For me to love an ethics book, I don’t have to agree with the authors on every issue, I just need to be inspired to start caring about the issues again. This book doesn’t simply argue for “just war” and against pacifism, it explores various types of pacifism and explains why some forms of pacifism are worthy of respect, while still making a solid case for just war. The chapter on abortion was so informative, refuting the “best” arguments for abortion – such as Judith Jarvis Thomson’s “unplugging the violinist” analogy – and demonstrating why abortion is a watershed issue.

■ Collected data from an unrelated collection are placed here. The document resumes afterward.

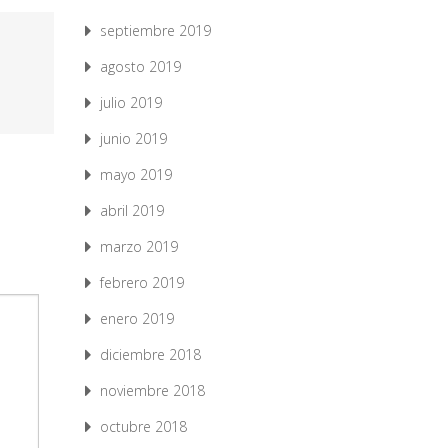
septiembre 2019
agosto 2019
julio 2019
junio 2019
mayo 2019
abril 2019
marzo 2019
febrero 2019
enero 2019
diciembre 2018
noviembre 2018
octubre 2018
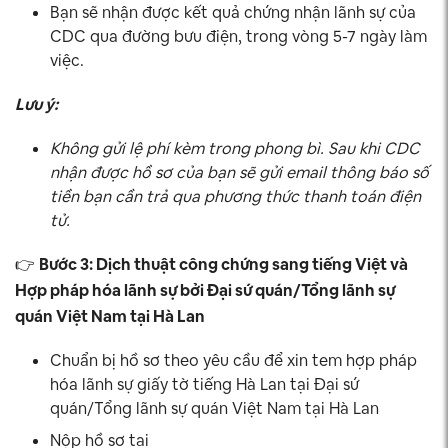
Bạn sẽ nhận được kết quả chứng nhận lãnh sự của
CDC qua đường bưu điện, trong vòng 5-7 ngày làm
việc.
Lưu ý:
Không gửi lệ phí kèm trong phong bì. Sau khi CDC
nhận được hồ sơ của bạn sẽ gửi email thông báo số
tiền bạn cần trả qua phương thức thanh toán điện
tử.
👉
Bước 3: Dịch thuật công chứng sang tiếng Việt và
Hợp pháp hóa lãnh sự bởi Đại sứ quán/Tổng lãnh sự
quán Việt Nam tại Hà Lan
Chuẩn bị hồ sơ theo yêu cầu để xin tem hợp pháp
hóa lãnh sự giấy tờ tiếng Hà Lan tại Đại sứ
quán/Tổng lãnh sự quán Việt Nam tại Hà Lan
Nộp hồ sơ tại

Rather than treating the issues as separate subjects in need of talking points, Liederback and Lenow apply rich Reformed theology to a vision for all of life. Because we are sinners, we need Christ to be our great High Priest, we need to be justified; because we are individuals who sin personally, we need Christ to be our King, we need to be sanctified; because we have produced “culturally embedded sin patterns” we need Jesus to be our Prophet, calling us to repent. In contrast with many reactionary rants against Critical Race Theory, this book penetrates to the core: “While the concept of ‘structural sin’ is as old as St. Augustine’s classic City of God, it was co-opted and popularized by liberation theology as a way to bring attention to the dehumanizing policies and laws impacting the poor … Unfortunately, it also embraced many elements of Marxist thought.” While the section on economics seemed lacklustre, and though they sometimes relegate to the footnotes their most salient point, their unhurried pace and their nuanced analysis were refreshing. Regarding stewardship of the environment, they critique both the paranoid alarmists and the presumptuous deniers, urging the reader not to assume that creation care is a left-wing, social gospel concern, helping us see it as part of our worship and part of our gospel witness. Here’s part of their reflection on Romans 8:19 – “By means of the gospel as it transforms individual sinners, the rest of creation then has a basis to hope that it may once again receive the kind of leadership that it was meant to receive from Adam and that it currently longs for.” A small group could choose three or four chapters of this book to discuss over the course of seven weeks. Some Christians seldom read books, in part because Christian books seldom address issues they care about. This book connects issues we already care about to the overall purpose of life: worshiping the Triune God.